Given the immense success of the first film in 2003, the inevitable Pirates of the Caribbean sequel received an $80 million boost to its budget. The film definitely looks the part. Both immense in scale and fun, Dead Man’s Chest is easily on par with, if not better than, its predecessor.
Johnny Depp owns his character, a sly pirate named Jack Sparrow. Everything about his performance makes him a perfect centerpiece for the film. The witty dialogue is only the start. His mannerisms and facial expressions cannot be matched by any other actor in Hollywood.
The misadventures of Sparrow, Will Turner (Orlando Bloom), and Elizabeth Swan (Keira Knightley) create an immeasurable sense of chemistry on screen. At two and half hours, a few trims could have been made in spots, though not a single scene can be considered wasted. A far better pace keeps the story flowing more than character development. As a direct sequel, the established cast needs little introduction.
That leaves plenty of time for what is quickly becoming a trademark for director Gore Verbinski — grand-scale entertainment. The story leads to innovative and exciting action sequences, including a swordfight on a spinning wheel that is unforgettable. The imagination used to present this treasure quest is unbelievable.
Special effects are as good as they can be. Bill Nighy plays Davy Jones, and thanks to a brilliant performance and assistance from the no-expense-spared effects, his character comes to life in flawless fashion. The immense Kraken takes center stage as well, leading to even more exhausting excitement as crews battle the gargantuan beast via any means possible.
Other less-noticeable touches deserve credit as well. The set dressings are a definite cut above. Davy Jones’ ship contains tiny details everywhere, from seaweed hanging off its bows, broken boards, to tattered sails. It’s impossible to catch all of these fine additions on only one view. This is a movie that practically requires a second play, and that’s as much for its entertainment value as for its attention to detail.

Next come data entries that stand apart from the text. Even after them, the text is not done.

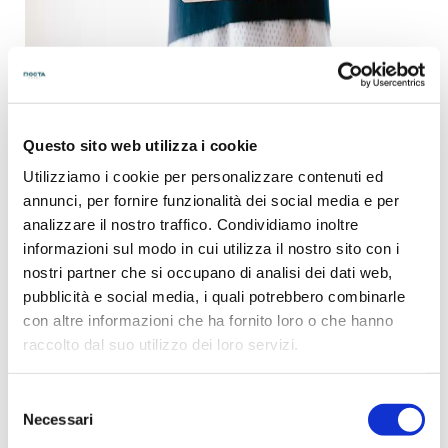
Diverse ricerche sulle abitudini dei consumatori hanno
Questo sito web utilizza i cookie
rivelato che a rendere popolari i calendari e i planning è
stata proprio la possibilità di adattarli al proprio stile, di farne
Utilizziamo i cookie per personalizzare contenuti ed
un elemento con cui
far ricordare la propria azienda
, la
annunci, per fornire funzionalità dei social media e per
propria attività o la propria persona. Molti sono, infatti, gli
analizzare il nostro traffico. Condividiamo inoltre
imprenditori e i liberi professionisti, dagli agenti immobiliari ai
informazioni sul modo in cui utilizza il nostro sito con i
medici, dai carrozzieri agli assicuratori, dalle banche ai
nostri partner che si occupano di analisi dei dati web,
produttori alimentari, a utilizzare i calendari e i planning
pubblicità e social media, i quali potrebbero combinarle
pubblicitari per creare un contatto o per
fidelizzare i propri
con altre informazioni che ha fornito loro o che hanno
clienti e per farsi pubblicità
.
raccolto dal suo utilizzo dei loro servizi.
Una tra le più importanti personalità del marketing a livello
globale, Melissa Ralston, direttrice marketing della Bic
Selezione
Graphic, ha rilasciato tempo fa un’intervista al New York
Necessari
del
Times in cui spiega che i calendari e i planning personalizzati
consenso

The ending sets up the eventual disappointment that was At Worlds End. Dead Man’s Chest ends on a surprise note, wrapping up an adventure film that meets every expectation. This series will become a classic, and Dead Man’s Chest is certainly deserving of that moniker.
The problem with transfers like Dead Man’s Chest is that it spoils Blu-ray fans. This is as top of the line as the format can be. Rich contrast creates depth rarely seen in live-action movies. The print is free of any imperfections. Details are staggering throughout. Sharpness couldn’t possibly be any better, and the colors are extraordinary. This rivals CG animated films such for dominance of the Blu-ray video quality competition.
Waves crash, cannons fire, and the kraken destroys a boat. How else could this possibly sound other than perfect? Uncompressed PCM delivers on all accounts. Bass can only be described as “epic,” delivering a low-level punch that will test the limits of your equipment. It doesn’t drown out the active, immersive surrounds which are constantly delivering something to the viewer. There is hardly a scene that isn’t reference quality, whether for all-out action or the lower, subtle touches put into the film.
A commentary track from the writers is featured on disc one, along with a mildly amusing interactive disc game. Charting the Return is the first piece on disc two, a 25-minute piece on the shoot and its beginnings. According to Plan features loads of behind-the-scenes footage during its hour long run.
Captain Jack: From Head to Toe is a set of interactive featurettes that let viewers select which part of Depp’s wardrobe they’d like to see an HD video piece on. Meet Davy Jones is a piece that deconstructs the special effects on Bill Nighy’s character for 12 minutes. Creating the Kraken follows the same path as the latter.
Dead Men Tell New Tales is a feature on the changes to the Disneyland attraction for 13 minutes. While obviously selling the audience on the ride, it’s intriguing to see the updates to fit the movie. Fly on the Set: The Bone Cage is a wonderful behind-the-scenes piece with the only audio being that taken directly from the set and it’s a shame it only lasts for around four minutes.
Jerry Bruckheimer provides a photo diary, Pirates on Main Street details the premiere, and a short blooper reel provides some laughs. Finally, three separate featurettes focus on the stunts and how the specific actors handled them.